Although the alloy looks the same to the naked eye in both phases, closer inspection shows that the 3D atomic arrangements are different from one another. After heating, the structure changes from a jumbled chemical state to a more ordered one, with alternating layers of iron and platinum atoms.
In a painstaking process, the team tracked the same 33 nuclei – some as small as 13 atoms – within one nanoparticle.
Surprisingly, the results of the research were against the classical theory of nucleation that has long appeared in textbooks, which says that nuclei are perfectly round. In the study, by contrast, nuclei formed irregular shapes. Also, as per theory, nuclei have a sharp boundary. Instead, researchers observed that each nucleus contained a core of atoms that had changed to the new, ordered phase.
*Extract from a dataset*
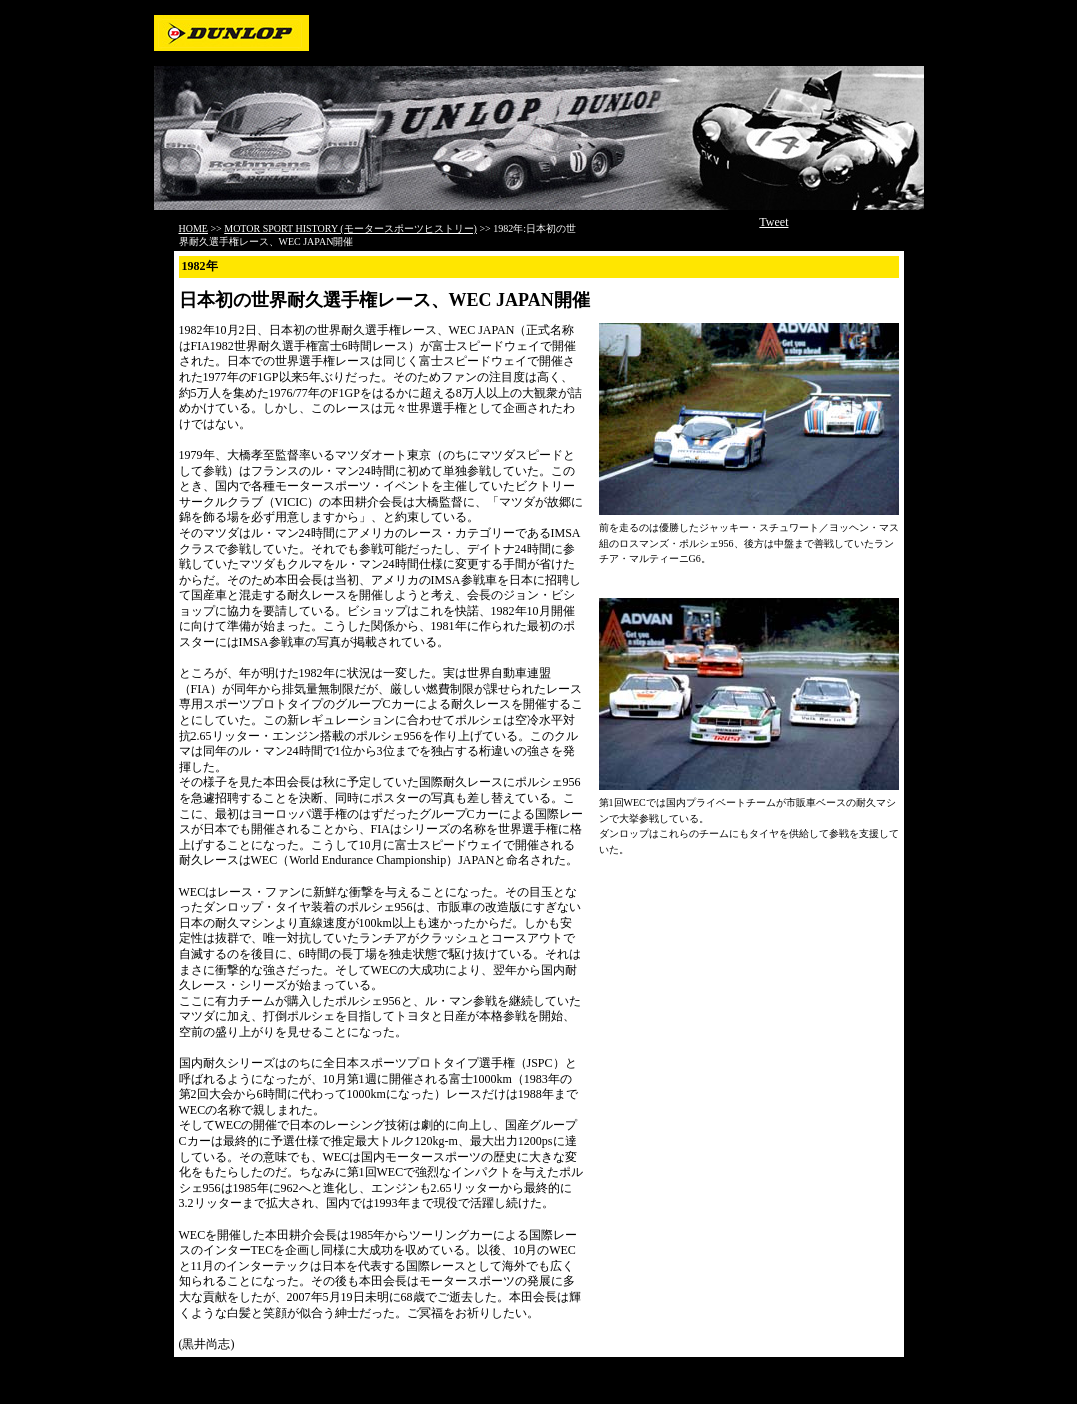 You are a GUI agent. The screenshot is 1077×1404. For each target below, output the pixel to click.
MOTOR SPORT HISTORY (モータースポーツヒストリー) (350, 228)
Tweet (773, 222)
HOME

However, the arrangement became more and more jumbled closer to the surface of the nucleus.
Also, the theory states that once a nucleus reaches a specific size, it only grows larger from there. But the process seems to be far more complicated than that – in addition to growing, nuclei in the study shrunk, divided and merged; some dissolved completely.
The findings, published in the journal Nature, offer direct evidence that classical nucleation theory does not accurately describe phenomena at the atomic level. The discoveries about nucleation may influence research in a wide range of areas, including physics, chemistry, materials science, environmental science, and neuroscience.
“By capturing atomic motion over time, this study opens new avenues for studying a broad range of material, chemical, and biological phenomena,” said National Science Foundation program officer Charles Ying, who oversees funding for the STROBE center. “This transformative result required groundbreaking advances in experimentation, data analysis, and modeling, an outcome that demanded the broad expertise of the center’s researchers and their collaborators.”
Along with UCLA, the research team includes collaborators from Lawrence Berkeley National Laboratory, the University of Colorado at Boulder, the University of Buffalo and the University of Nevada, Reno.